Il B20 non nasce come motore da fuoristrada tradizionale e questo cambia parecchio le cose. La sua architettura è stata pensata per inserirsi in sistemi elettrificati diversi tra loro, quindi HEV, PHEV e REEV, ovvero ibridi, ibridi plug in ed elettrici ad autonomia estesa. Il quattro cilindri, in questo schema, fornisce energia e sostiene la trazione anche nelle situazioni peggiori, mantenendo un’erogazione stabile là dove normalmente un propulsore comincia a soffrire.
Un 2.0 turbo fino a 185 kW con efficienza del 48,4%
Il cuore di tutto è un benzina da 2,0 litri, quattro cilindri in linea, turbocompresso e a iniezione diretta. A seconda della configurazione scelta dal costruttore la potenza va da 140 a 185 kW, quindi circa 190 e 252 CV, mentre la coppia massima si muove in una forbice compresa tra 300 e 380 Nm. Il peso resta contenuto in 130 kg, dato tutt’altro che secondario su un mezzo che deve andare fuori strada. Sull’efficienza Horse Powertrain ha lavorato in modo piuttosto aggressivo, adottando il ciclo Miller per arrivare a un rendimento termico massimo del 48,4%. Tradotto in parole povere, una quota molto alta dell’energia contenuta nel carburante finisce per muovere davvero il veicolo invece di disperdersi in calore.
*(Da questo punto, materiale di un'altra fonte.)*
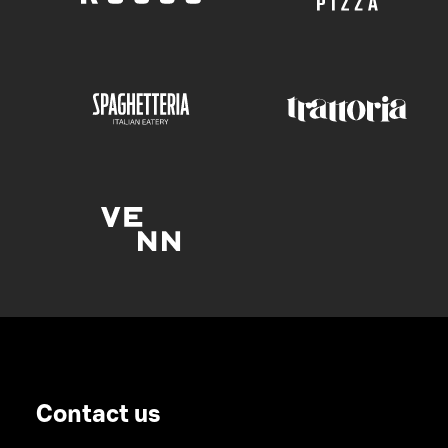
Contact us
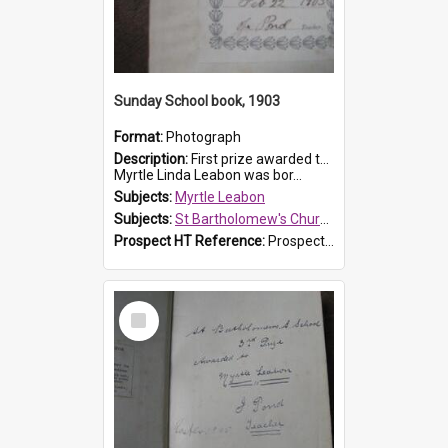
Sunday School book, 1903
Format:
Photograph
Description:
First prize awarded to Myrtle Leabon of St Bartholomew's Sabbath School (Sunday school), Prospect, on 22 February 1903 by teacher J. Pond. The book is 'For Her Sake'.
Myrtle Linda Leabon was bor...
Subjects:
Myrtle Leabon
Subjects:
St Bartholomew's Church of England, Prospect
Prospect HT Reference:
ProspectDigital_167
Select
Item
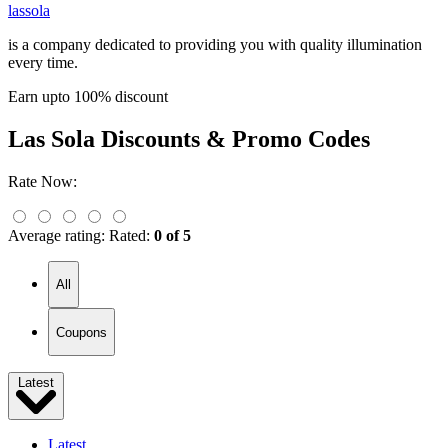
lassola
is a company dedicated to providing you with quality illumination
every time.
Earn upto 100% discount
Las Sola
Discounts & Promo Codes
Rate Now:
Average rating:
Rated:
0 of 5
All
Coupons
Latest
Latest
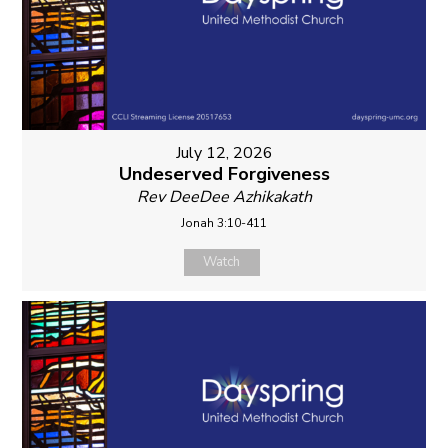
July 12, 2026
Undeserved Forgiveness
Rev DeeDee Azhikakath
Jonah 3:10-411
Watch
Contribuiscono anche gli iniettori ad alta pressione e i condotti di aspirazione disegnati per generare più turbolenza nella miscela aria carburante. Anche i pistoni hanno una loro storia, perché sono studiati per sfruttare il cosiddetto effetto squish, quello che favorisce la miscelazione della carica nella fase finale della compressione e rende la combustione più rapida.
Sigillature, sensori e un raffreddamento pensato per il peggio
La protezione dall’acqua arriva da una struttura completamente sigillata, con componenti elettrici e sensori certificati secondo il livello IPX8. Quando il motore finisce sott’acqua i sensori tengono sotto controllo le condizioni di funzionamento in modo continuo e la centralina può intervenire da sola, modificando la risposta dell’acceleratore oppure limitando la potenza per non perdere stabilità. Un approccio conservativo, che privilegia la continuità di funzionamento rispetto alle prestazioni pure. Discorso simile per il raffreddamento, affidato a un sistema a doppio circuito completamente attivo. Serve a tenere la temperatura nell’intervallo ottimale anche durante salite lunghe o nell’uso prolungato con temperature esterne elevate, due condizioni che nell’off road capitano spesso insieme. Il quadro tecnico si completa con un basamento in alluminio dotato di collettore di scarico integrato, un sistema semplificato per l’equilibratura delle vibrazioni e una pompa dell’olio a cilindrata variabile, che manda in circolo soltanto il flusso effettivamente richiesto dal motore in quel momento.
Il Horse B20 è stato mostrato per la prima volta al Salone di Pechino 2026 e ha già trovato la sua prima applicazione concreta sulla Geely Galaxy Cruiser 700, fuoristrada ibrido plug in destinato al mercato cinese. Qui il motore viene abbinato al cambio ibrido Horse 3DHT230 a tre rapporti.